Review of Benchmarks, Strategy, Risk, and Performance – Perspective from one of our Portfolio Manager’s – March 13, 2020
Whenever the topic of investing is discussed we are conditioned to think first of the New York Stock Exchange opening bell and Wall St. bankers in Brioni suits. And why shouldn’t we? Over the past 200 years, stocks have arguably been the most powerful generator of wealth.
That rosy conventional wisdom has the benefit of a perpetual time-horizon and an ambivalence towards risk. As we all know, stocks might be notorious for rising over time, but they also can produce nasty results if improperly managed. Very few of us are fortunate enough to be ambivalent towards risk or the trajectory of our investments – if we were, being 100% invested in the DOW or S&P 500 would be a fine strategy. That is where financial planning and asset management comes in.
As a conservative asset manager, we are tasked with two main objectives a) produce a rate of return that achieves an objective (generally retirement/self-sufficiency) and b) protect against downside and volatility. Our definition of success in both goals is directly related to the specifics of your financial situation.
Since the inception of our Total Return strategy in 2004, we’ve employed a mix of equities (stocks), commodities, fixed income, and cash to achieve the objectives stated above for clients. At any given point, we may be more dependent on one asset class or another to provide upside thrust or downside support for our clients’ portfolios. As you might expect, this asset mix is largely dependent on (among other things) the outlook for the economy, interest rates, and the inclination for risk in the markets.
In some environments, such as 2017, the stock market and high-quality individual equities genuinely are the best option for capital appreciation. In other periods such as late 2018 and 2019, a choppy market and unclear fundamental prospects warranted a higher concentration in traditionally less economically sensitive asset classes like bonds, gold, and cash. No matter the environment, we are continually assessing our outlook and corresponding exposures.

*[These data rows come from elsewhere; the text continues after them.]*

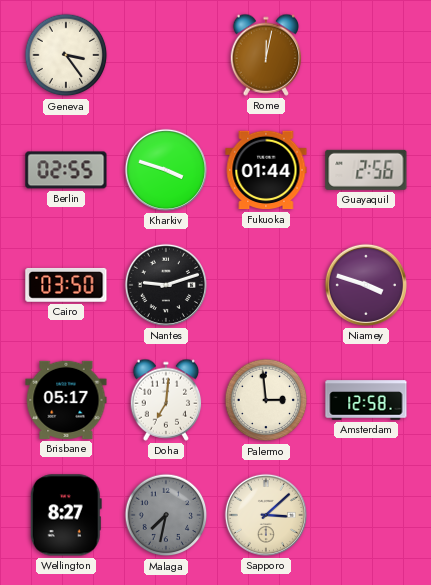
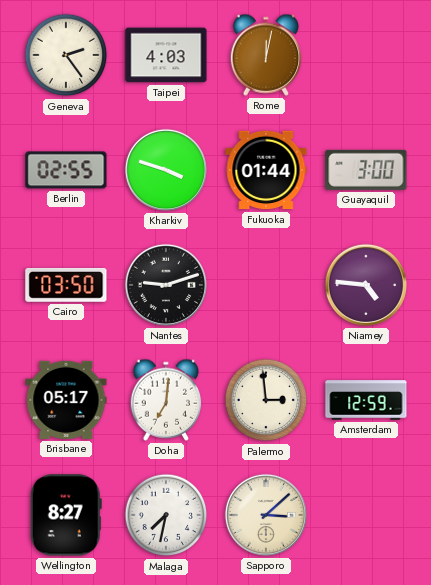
Geneva: 3:24 -> 2:24
Taipei: none -> 4:03
Guayaquil: 2:56 -> 3:00
Niamey: 3:48 -> 4:46
Amsterdam: 12:58 -> 12:59
Malaga dial: grey -> white
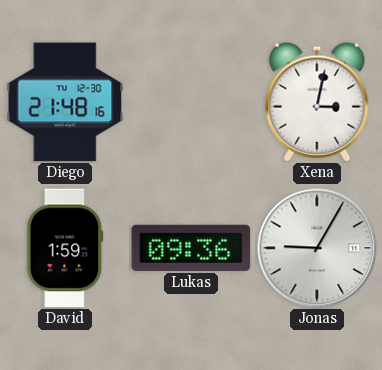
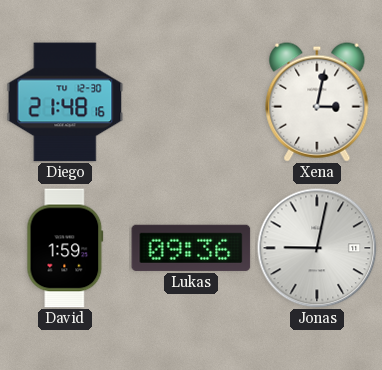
Jonas: 9:05 -> 9:02
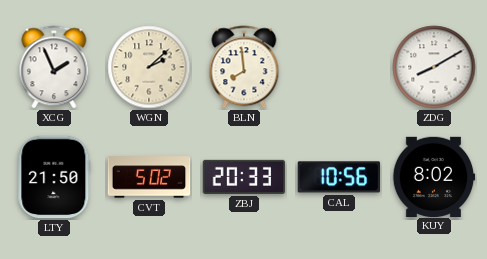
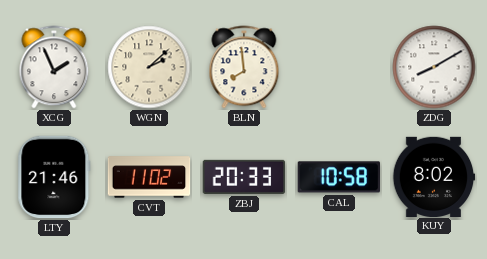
LTY: 21:50 -> 21:46
CVT: 5:02 -> 11:02
CAL: 10:56 -> 10:58
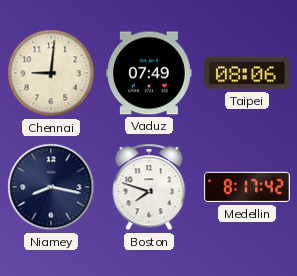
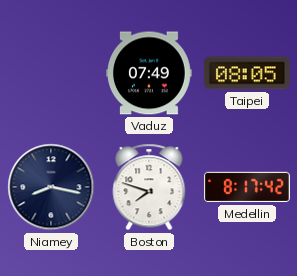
Chennai: 9:01 -> none
Taipei: 08:06 -> 08:05
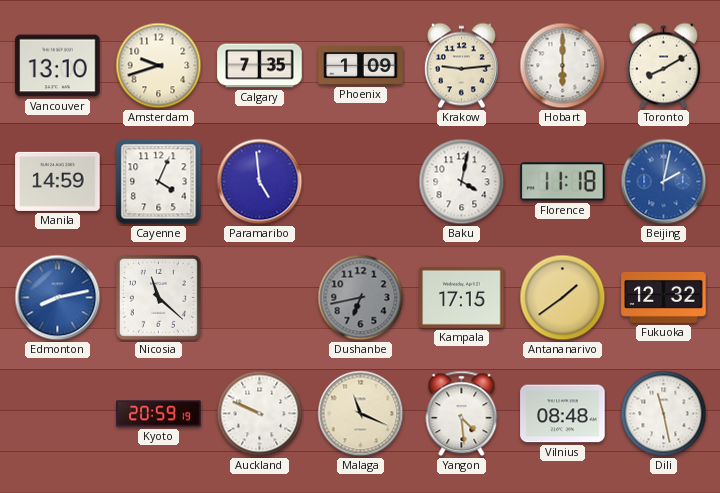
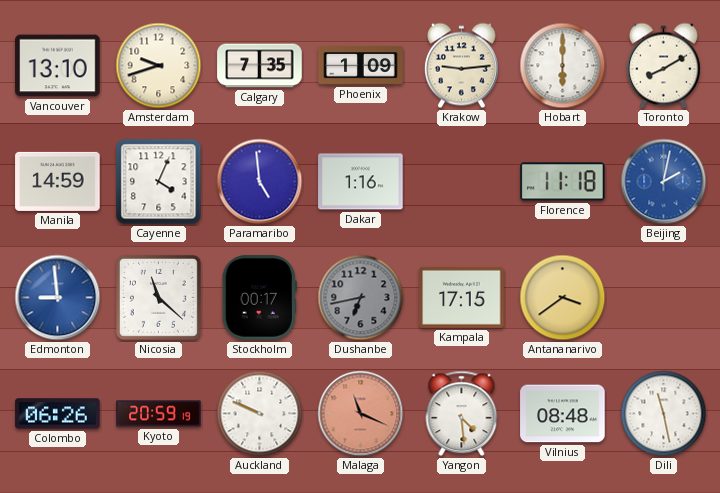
Dakar: none -> 1:16
Baku: 4:02 -> none
Edmonton: 8:13 -> 8:59
Stockholm: none -> 00:17
Antananarivo: 1:39 -> 3:39
Fukuoka: 12:32 -> none
Colombo: none -> 06:26
Malaga dial: cream -> salmon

In the client updates over the past week, we noted how our conservative positioning at the outset of this decline was yielding promising results. That remains the case, and when we evaluate client performance relative to equity benchmarks (DOW, S&P 500, NASDAQ), we are heartened by the fact that client accounts have a) declined substantially less than the benchmarks and b) exceeded the results previously experienced in similar periods of stress.
Since our inception, having a trained eye on risk management has allowed clients to generally experience asymmetric rates of upside and downside participation vs. equity benchmarks. In other words, we’ve consistently achieved more upside than downside through the course of market trends.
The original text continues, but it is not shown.